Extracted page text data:
┄┄┄┄┄┄

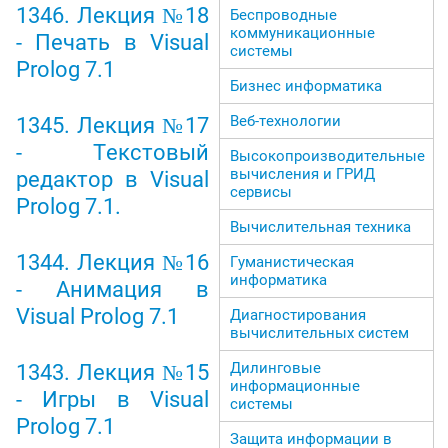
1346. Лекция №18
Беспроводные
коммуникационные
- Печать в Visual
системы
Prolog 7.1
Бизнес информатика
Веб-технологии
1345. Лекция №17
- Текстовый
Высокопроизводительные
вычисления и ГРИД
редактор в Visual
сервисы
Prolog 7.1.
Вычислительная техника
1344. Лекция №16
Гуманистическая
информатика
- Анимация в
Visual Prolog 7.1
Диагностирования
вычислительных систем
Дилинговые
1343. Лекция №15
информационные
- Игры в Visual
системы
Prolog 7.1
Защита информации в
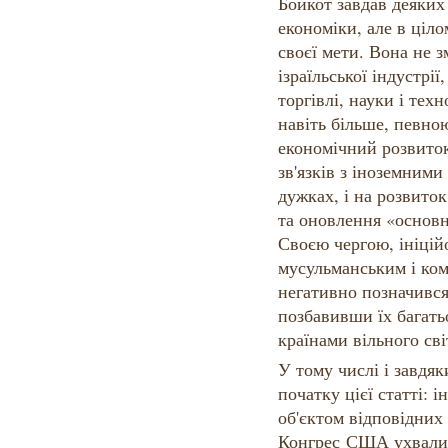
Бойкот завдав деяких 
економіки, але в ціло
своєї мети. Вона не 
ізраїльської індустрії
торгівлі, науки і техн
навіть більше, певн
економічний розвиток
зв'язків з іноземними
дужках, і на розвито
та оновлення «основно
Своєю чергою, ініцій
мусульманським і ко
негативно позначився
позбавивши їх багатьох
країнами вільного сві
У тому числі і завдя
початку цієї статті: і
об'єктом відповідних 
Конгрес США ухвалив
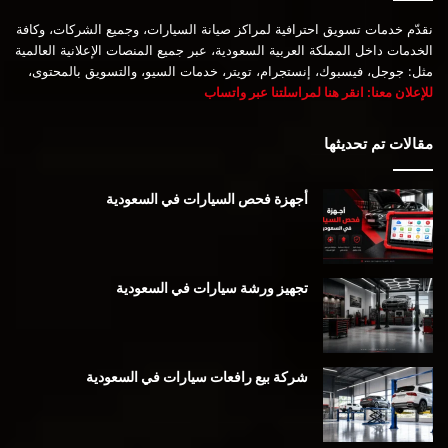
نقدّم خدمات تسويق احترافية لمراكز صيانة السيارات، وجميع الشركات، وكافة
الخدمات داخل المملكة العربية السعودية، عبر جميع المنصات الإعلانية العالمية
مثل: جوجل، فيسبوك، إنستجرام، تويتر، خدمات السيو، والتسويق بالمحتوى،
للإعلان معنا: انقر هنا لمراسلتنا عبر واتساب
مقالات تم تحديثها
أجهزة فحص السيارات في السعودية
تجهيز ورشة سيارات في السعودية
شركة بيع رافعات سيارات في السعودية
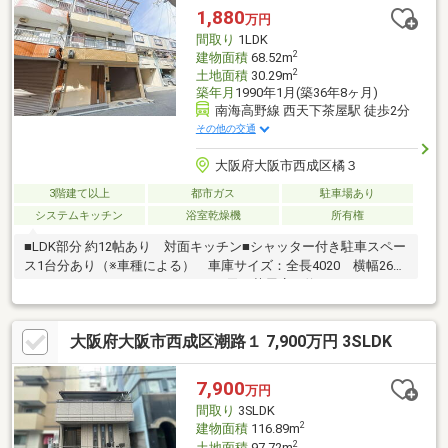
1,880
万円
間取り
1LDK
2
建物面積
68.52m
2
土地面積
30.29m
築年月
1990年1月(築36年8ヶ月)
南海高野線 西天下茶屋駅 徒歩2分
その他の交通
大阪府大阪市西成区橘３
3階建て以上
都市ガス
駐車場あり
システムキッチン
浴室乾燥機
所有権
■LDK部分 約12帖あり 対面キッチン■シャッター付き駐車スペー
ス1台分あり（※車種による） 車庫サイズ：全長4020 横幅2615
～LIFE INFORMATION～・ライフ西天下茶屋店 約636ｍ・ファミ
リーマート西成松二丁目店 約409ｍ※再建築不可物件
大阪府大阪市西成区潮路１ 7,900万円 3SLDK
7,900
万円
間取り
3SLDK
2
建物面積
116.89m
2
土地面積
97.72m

┄┄┄┄┄┄

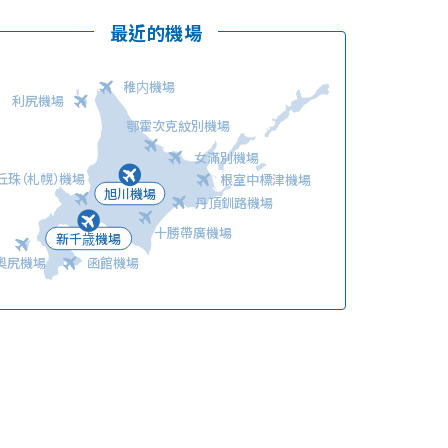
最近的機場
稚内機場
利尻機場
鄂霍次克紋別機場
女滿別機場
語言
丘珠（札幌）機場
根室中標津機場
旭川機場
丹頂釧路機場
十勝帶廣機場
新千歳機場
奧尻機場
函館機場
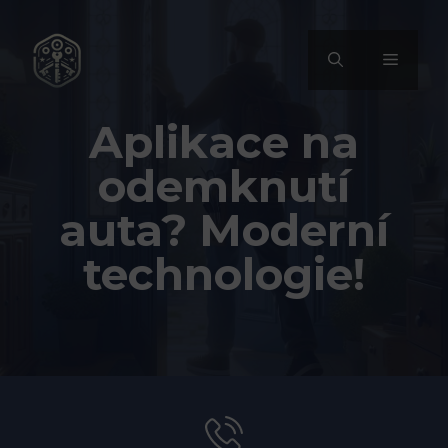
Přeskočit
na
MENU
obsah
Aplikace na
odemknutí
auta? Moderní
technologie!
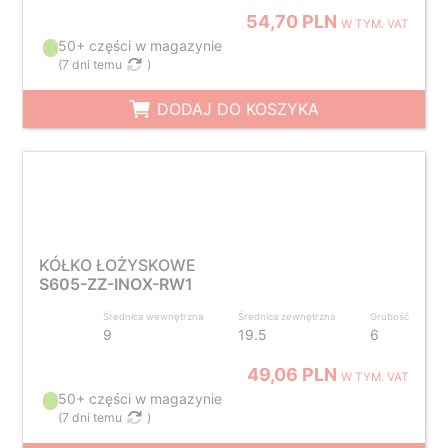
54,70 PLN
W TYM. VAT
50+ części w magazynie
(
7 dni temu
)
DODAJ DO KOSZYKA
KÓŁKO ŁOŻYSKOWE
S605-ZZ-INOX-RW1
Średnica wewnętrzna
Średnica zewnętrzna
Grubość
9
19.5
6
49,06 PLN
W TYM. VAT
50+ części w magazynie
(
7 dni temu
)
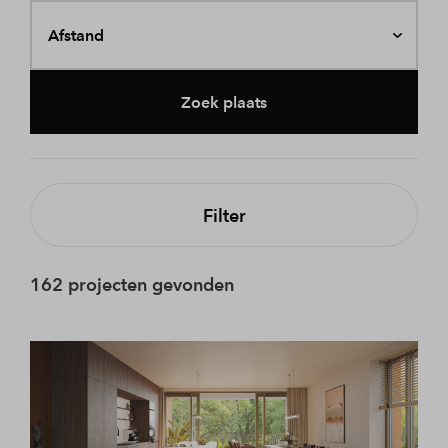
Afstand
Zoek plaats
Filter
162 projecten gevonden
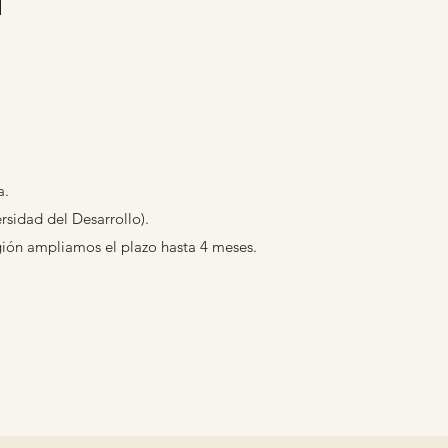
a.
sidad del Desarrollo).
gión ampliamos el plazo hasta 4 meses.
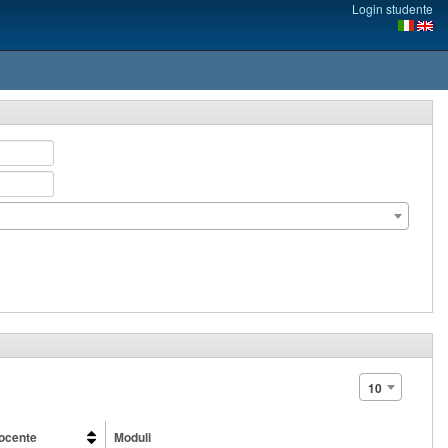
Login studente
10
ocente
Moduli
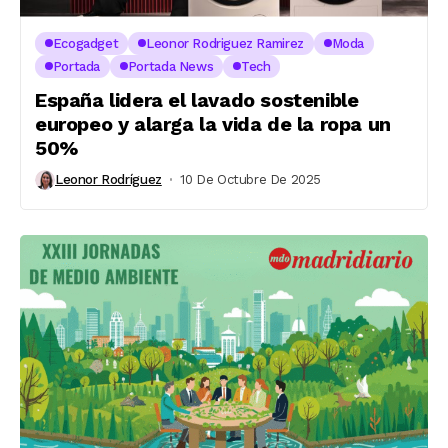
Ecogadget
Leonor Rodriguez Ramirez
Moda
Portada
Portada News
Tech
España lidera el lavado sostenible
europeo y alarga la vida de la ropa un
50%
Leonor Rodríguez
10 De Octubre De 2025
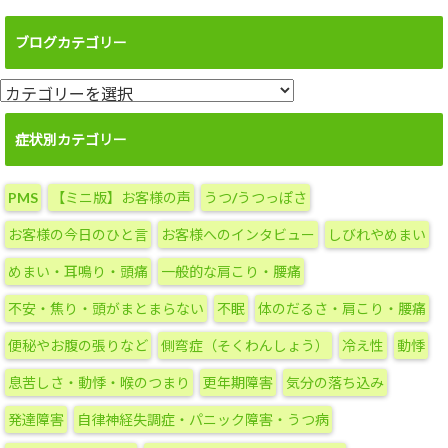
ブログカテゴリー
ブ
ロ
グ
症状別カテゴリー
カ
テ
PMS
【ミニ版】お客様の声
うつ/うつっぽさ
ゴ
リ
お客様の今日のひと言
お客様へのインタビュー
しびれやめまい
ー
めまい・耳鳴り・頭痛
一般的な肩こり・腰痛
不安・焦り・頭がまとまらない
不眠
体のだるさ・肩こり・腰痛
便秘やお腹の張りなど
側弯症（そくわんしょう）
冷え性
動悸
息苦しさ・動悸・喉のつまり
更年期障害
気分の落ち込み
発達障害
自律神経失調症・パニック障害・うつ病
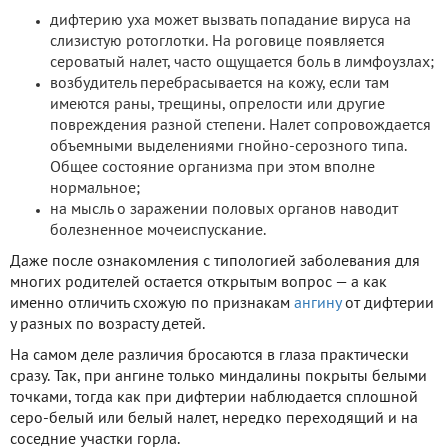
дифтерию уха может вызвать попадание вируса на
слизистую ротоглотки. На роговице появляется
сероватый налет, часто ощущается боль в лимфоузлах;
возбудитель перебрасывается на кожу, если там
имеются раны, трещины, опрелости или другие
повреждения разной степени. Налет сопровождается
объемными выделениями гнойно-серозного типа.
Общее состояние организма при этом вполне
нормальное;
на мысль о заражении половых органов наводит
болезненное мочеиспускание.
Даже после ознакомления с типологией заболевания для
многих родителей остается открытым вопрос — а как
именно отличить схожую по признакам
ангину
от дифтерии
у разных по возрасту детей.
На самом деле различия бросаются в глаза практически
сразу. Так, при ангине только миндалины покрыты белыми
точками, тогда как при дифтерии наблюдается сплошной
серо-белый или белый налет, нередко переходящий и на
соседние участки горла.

┄┄┄┄┄┄

### EXERCISE BRIEF
Copy, from the lines above, each one that holds "السعودية".

### ANSWER TO THIS TASK
الخدمات داخل المملكة العربية السعودية، عبر جميع المنصات الإعلانية العالمية
أجهزة فحص السيارات في السعودية
تجهيز ورشة سيارات في السعودية
شركة بيع رافعات سيارات في السعودية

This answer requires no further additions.